In the listing below, write out exactly each line from the first through the one containing "อย่างไรก็ดีในเ".

☆ ☆ ☆ ☆ ☆ ☆ ☆

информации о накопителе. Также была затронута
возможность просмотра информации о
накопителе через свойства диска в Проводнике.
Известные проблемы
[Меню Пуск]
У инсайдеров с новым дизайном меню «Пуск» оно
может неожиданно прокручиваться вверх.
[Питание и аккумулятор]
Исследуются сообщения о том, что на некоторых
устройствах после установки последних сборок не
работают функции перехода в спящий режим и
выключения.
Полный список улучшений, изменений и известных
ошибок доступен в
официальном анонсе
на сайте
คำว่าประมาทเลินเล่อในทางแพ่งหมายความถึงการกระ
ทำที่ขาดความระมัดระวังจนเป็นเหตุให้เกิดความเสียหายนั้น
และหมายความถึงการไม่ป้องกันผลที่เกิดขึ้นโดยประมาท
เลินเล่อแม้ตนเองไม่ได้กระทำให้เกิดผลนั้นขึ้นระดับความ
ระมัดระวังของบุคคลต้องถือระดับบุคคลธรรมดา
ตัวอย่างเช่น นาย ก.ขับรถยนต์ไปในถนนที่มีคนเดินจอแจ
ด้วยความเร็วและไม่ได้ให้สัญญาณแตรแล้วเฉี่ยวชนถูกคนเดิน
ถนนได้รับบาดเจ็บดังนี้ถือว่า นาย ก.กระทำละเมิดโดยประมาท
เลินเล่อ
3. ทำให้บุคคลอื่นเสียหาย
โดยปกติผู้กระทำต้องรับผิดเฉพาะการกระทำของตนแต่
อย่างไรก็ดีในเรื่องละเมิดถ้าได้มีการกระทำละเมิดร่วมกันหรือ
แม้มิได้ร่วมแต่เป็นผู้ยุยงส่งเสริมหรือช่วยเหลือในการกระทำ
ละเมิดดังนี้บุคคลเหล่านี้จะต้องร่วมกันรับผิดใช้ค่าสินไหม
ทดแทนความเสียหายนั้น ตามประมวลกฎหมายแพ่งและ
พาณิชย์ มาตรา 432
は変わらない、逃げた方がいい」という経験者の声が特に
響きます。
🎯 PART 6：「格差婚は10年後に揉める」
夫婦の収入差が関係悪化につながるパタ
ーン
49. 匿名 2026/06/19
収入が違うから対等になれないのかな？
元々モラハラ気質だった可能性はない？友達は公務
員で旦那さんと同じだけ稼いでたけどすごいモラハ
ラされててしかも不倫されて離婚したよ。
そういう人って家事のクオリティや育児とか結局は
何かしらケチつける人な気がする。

☆ ☆ ☆ ☆ ☆ ☆ ☆

Exercise solution
информации о накопителе. Также была затронута
возможность просмотра информации о
накопителе через свойства диска в Проводнике.
Известные проблемы
[Меню Пуск]
У инсайдеров с новым дизайном меню «Пуск» оно
может неожиданно прокручиваться вверх.
[Питание и аккумулятор]
Исследуются сообщения о том, что на некоторых
устройствах после установки последних сборок не
работают функции перехода в спящий режим и
выключения.
Полный список улучшений, изменений и известных
ошибок доступен в
официальном анонсе
на сайте
คำว่าประมาทเลินเล่อในทางแพ่งหมายความถึงการกระ
ทำที่ขาดความระมัดระวังจนเป็นเหตุให้เกิดความเสียหายนั้น
และหมายความถึงการไม่ป้องกันผลที่เกิดขึ้นโดยประมาท
เลินเล่อแม้ตนเองไม่ได้กระทำให้เกิดผลนั้นขึ้นระดับความ
ระมัดระวังของบุคคลต้องถือระดับบุคคลธรรมดา
ตัวอย่างเช่น นาย ก.ขับรถยนต์ไปในถนนที่มีคนเดินจอแจ
ด้วยความเร็วและไม่ได้ให้สัญญาณแตรแล้วเฉี่ยวชนถูกคนเดิน
ถนนได้รับบาดเจ็บดังนี้ถือว่า นาย ก.กระทำละเมิดโดยประมาท
เลินเล่อ
3. ทำให้บุคคลอื่นเสียหาย
โดยปกติผู้กระทำต้องรับผิดเฉพาะการกระทำของตนแต่
อย่างไรก็ดีในเรื่องละเมิดถ้าได้มีการกระทำละเมิดร่วมกันหรือ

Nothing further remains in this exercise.